Apparently this course and other Faculty of Ed courses suffer the traditional attendance/engagement cycle. i.e. everyone attends the first week, no-one attends subsequent weeks, except for the odd week where an assignment is due. I’m not sure this is a problem I can solve, but it certainly seems to indicate a mismatch somewhere between the course and students.
- Treating it more like a design course and less like a theory course.
The first chapter of the set text focuses on topics more related to the first three or four learning outcomes described above. I can see how this could seem to students to not help them with the main crux of the course. How to use ICTs to teach.
If the aim is to get students designing effective learning experiences with ICTs, then I’d want them doing lots of designing, examining and critiquing lots of different learning designs with ICTs. Starting from the very start. This experience can then be used to talk about national policies etc.
- Modelling good practice.
One way to do this is to make the design of this course and its various learning experiences transparent and use those designs as part of the critiquing process. One of the aims here would to show that the course doesn’t always model good practice and provide students with the ability to offer modifications. But also for them to be aware of and reflect upon the constraints and different perspectives that influence the idea of what “good” practice actually is.
One of the barriers to this approach would appear to be the significant difference between the context/practice within a University course and within a school setting. One has lectures/tutorials, the other has 40/50/70 minute lessons. At least one (in theory) expects pre-prepared lessons plans while the other doesn’t. I do wonder whether having parts of this course (or even the whole course) outlines in a set of lesson plans that students can examine and modify as part of the assessment might offer some interesting possibilities (and difficulties).
- The question of transformation.
The set text talks about the transformation of learning enabled by ICTs and yet discussion of lectures and tutorials feature heavily when talking about the course. The course doesn’t seem to show much evidence of transformation.
- The need to know more about the nature of technology?
It appears that there isn’t much talk about the nature of technology and its impact on society. This sort of thing could quickly become boringly theoretically pointless, but could be useful. Wonder if this would be revisiting a previous version of the course?
- Making it public and authentic.
The course seems to have a bit of group work. But it’s all presented within the virtual or physical class. I’m keen to see this go outside the class. What can these students do for assessment that would be valued by their mentor teachers, other student teachers and the broader
- Why is ICT and pedagogy still separate?

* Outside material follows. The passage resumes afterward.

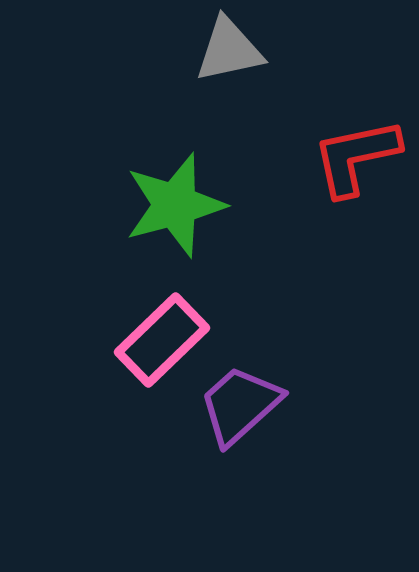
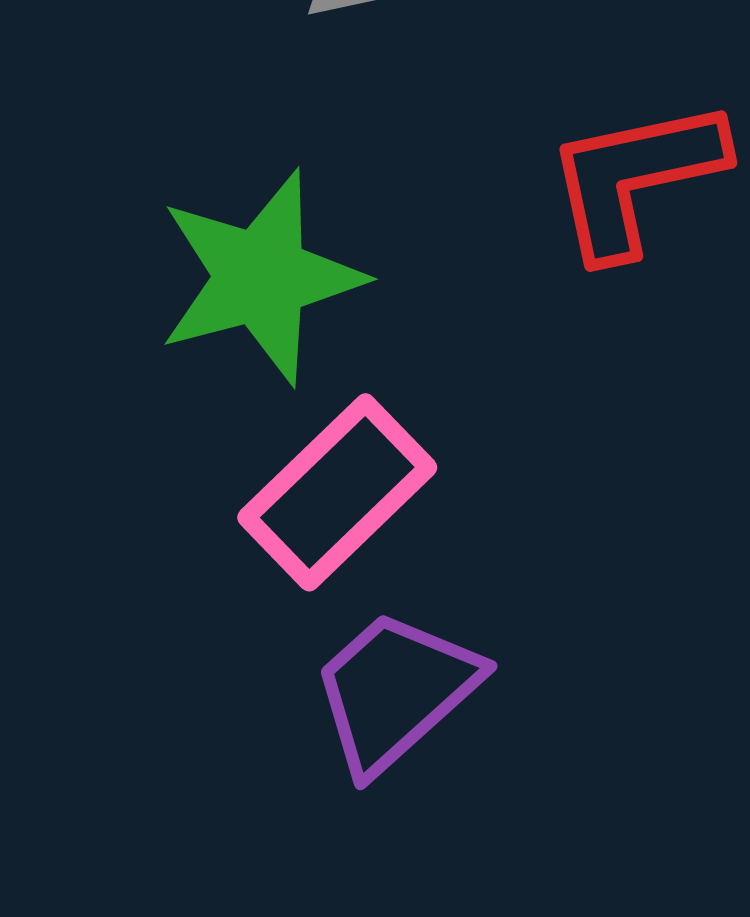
pink rectangle: (162, 340) -> (337, 492), moved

I’m escaping the information systems (IS) discipline and moving into education. In part, because it appears that information systems is shrinking due to ICT becoming part of everyday life. Instead of there being a separate discipline (IS) examining the integration of technology and organisational/social life, the organisational and social sciences are examining technology.
I can see echoes of this in this course, as mentioned above. If technology is part of every day learning and teaching, why have a separate ICT in pedagogy course? Shouldn’t it be part of all the courses?
The obvious answer at the moment is that it really isn’t embedded in many of the other courses and there may remain some useful experiences to provide in this sort of course.
- How can I get the Pre-Service Teacher Networking (PSTN) project connected with this course.
There are some good folk trying to get an interesting project up and going. I’m keen for this course, or at least some of the students within it, to engage with the project. I need to figure out how/if this can be done.
- Read more about the TTF.
It’s a big thing in the sector/discipline at the moment.
Biggs, J. (1996). Enhancing teaching through constructive alignment. Higher Education, 32(3), 347-364.